▸ Exercise instructions
Exactly the lines from the line containing "nauwkeurige navigatie te bieden bij" through the final line of the entries below must be returned, and only those, without pictures.

▸ Data section
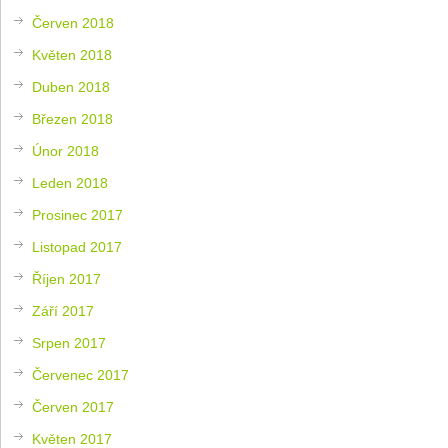
Červen 2018
Květen 2018
Duben 2018
Březen 2018
Únor 2018
Leden 2018
Prosinec 2017
Listopad 2017
Říjen 2017
Září 2017
Srpen 2017
Červenec 2017
Červen 2017
Květen 2017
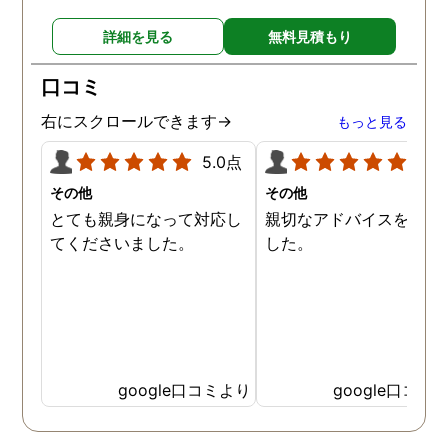
詳細を見る
無料見積もり
口コミ
右にスクロールできます→
もっと見る
5.0点
5.0
その他
その他
とても親身になって対応し
親切なアドバイスを頂き
てくださいました。
した。
google口コミより
google口コミ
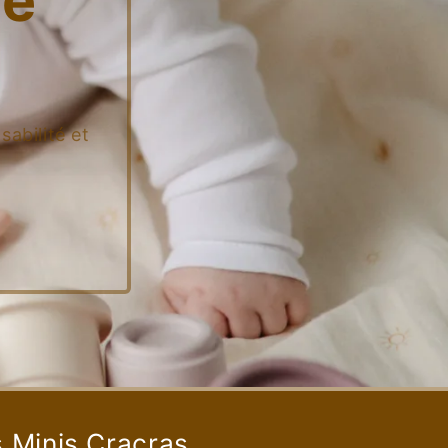
de
sabilité et
s Minis Cracras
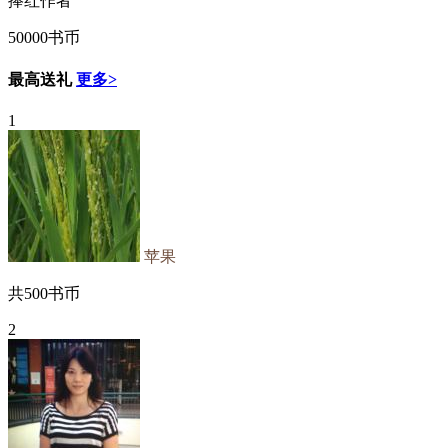
捧红作者
50000书币
最高送礼
更多>
1
苹果
共
500
书币
2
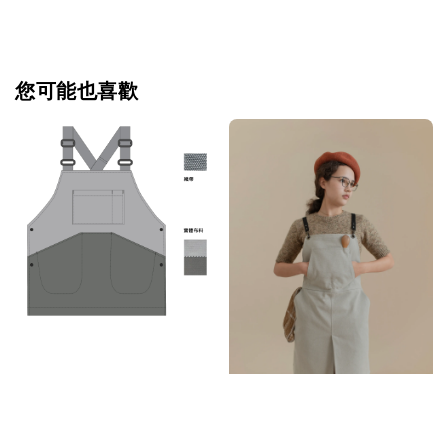
您可能也喜歡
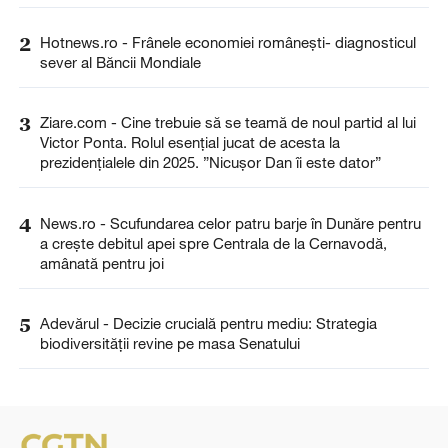
2
Hotnews.ro - Frânele economiei românești- diagnosticul
sever al Băncii Mondiale
3
Ziare.com - Cine trebuie să se teamă de noul partid al lui
Victor Ponta. Rolul esențial jucat de acesta la
prezidențialele din 2025. ”Nicușor Dan îi este dator”
4
News.ro - Scufundarea celor patru barje în Dunăre pentru
a creşte debitul apei spre Centrala de la Cernavodă,
amânată pentru joi
5
Adevărul - Decizie crucială pentru mediu: Strategia
biodiversității revine pe masa Senatului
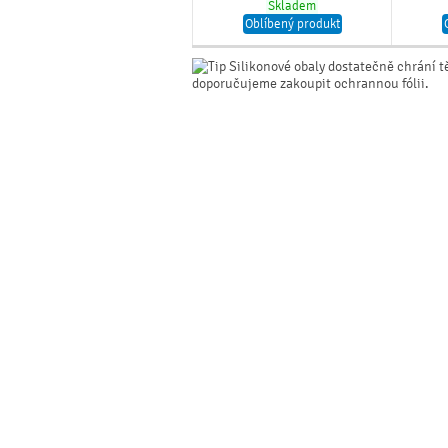
Skladem
Oblíbený produkt
Silikonové obaly dostatečně chrání t
doporučujeme zakoupit ochrannou fólii.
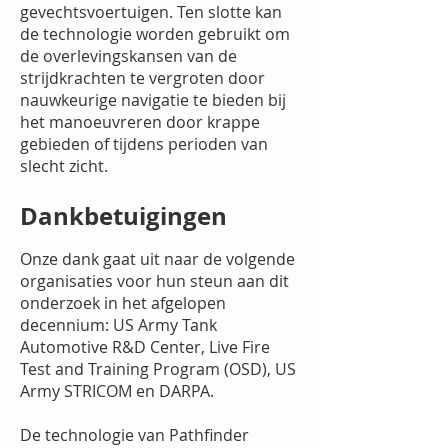
gevechtsvoertuigen. Ten slotte kan
de technologie worden gebruikt om
de overlevingskansen van de
strijdkrachten te vergroten door
nauwkeurige navigatie te bieden bij
het manoeuvreren door krappe
gebieden of tijdens perioden van
slecht zicht.
Dankbetuigingen
Onze dank gaat uit naar de volgende
organisaties voor hun steun aan dit
onderzoek in het afgelopen
decennium: US Army Tank
Automotive R&D Center, Live Fire
Test and Training Program (OSD), US
Army STRICOM en DARPA.
De technologie van Pathfinder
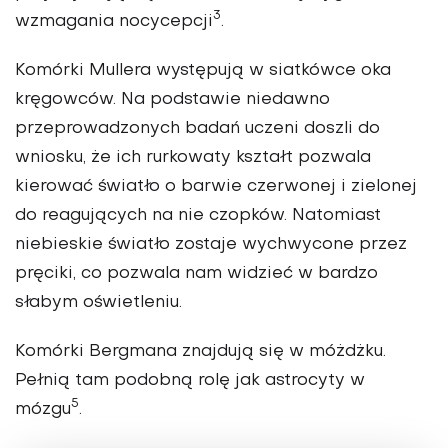
3
wzmagania nocycepcji
.
Komórki Mullera
występują w siatkówce oka
kręgowców. Na podstawie niedawno
przeprowadzonych badań uczeni doszli do
wniosku, że ich rurkowaty kształt pozwala
kierować światło o barwie czerwonej i zielonej
do reagujących na nie czopków. Natomiast
niebieskie światło zostaje wychwycone przez
pręciki, co pozwala nam widzieć w bardzo
słabym oświetleniu.
Komórki Bergmana
znajdują się w móżdżku.
Pełnią tam podobną rolę jak astrocyty w
5
mózgu
.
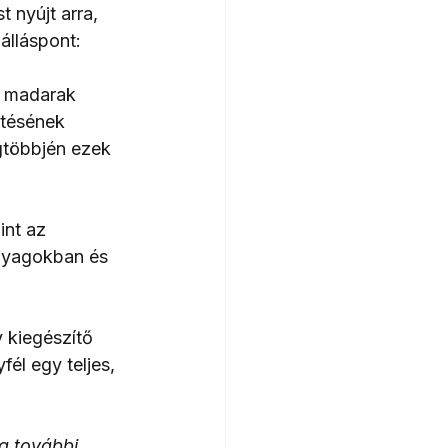
nyújt arra, 
álláspont:
ő madarak 
ítésének 
gtöbbjén ezek 
nt az 
nyagokban és 
 kiegészítő 
l egy teljes, 
a további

▸ Task output
nauwkeurige navigatie te bieden bij
het manoeuvreren door krappe
gebieden of tijdens perioden van
slecht zicht.
Dankbetuigingen
Onze dank gaat uit naar de volgende
organisaties voor hun steun aan dit
onderzoek in het afgelopen
decennium: US Army Tank
Automotive R&D Center, Live Fire
Test and Training Program (OSD), US
Army STRICOM en DARPA.
De technologie van Pathfinder
3
wzmagania nocycepcji
.
Komórki Mullera
występują w siatkówce oka
kręgowców. Na podstawie niedawno
przeprowadzonych badań uczeni doszli do
wniosku, że ich rurkowaty kształt pozwala
kierować światło o barwie czerwonej i zielonej
do reagujących na nie czopków. Natomiast
niebieskie światło zostaje wychwycone przez
pręciki, co pozwala nam widzieć w bardzo
słabym oświetleniu.
Komórki Bergmana
znajdują się w móżdżku.
Pełnią tam podobną rolę jak astrocyty w
5
mózgu
.
nyújt arra, 
álláspont:
ő madarak 
ítésének 
gtöbbjén ezek 
nt az 
nyagokban és 
 kiegészítő 
l egy teljes, 
a további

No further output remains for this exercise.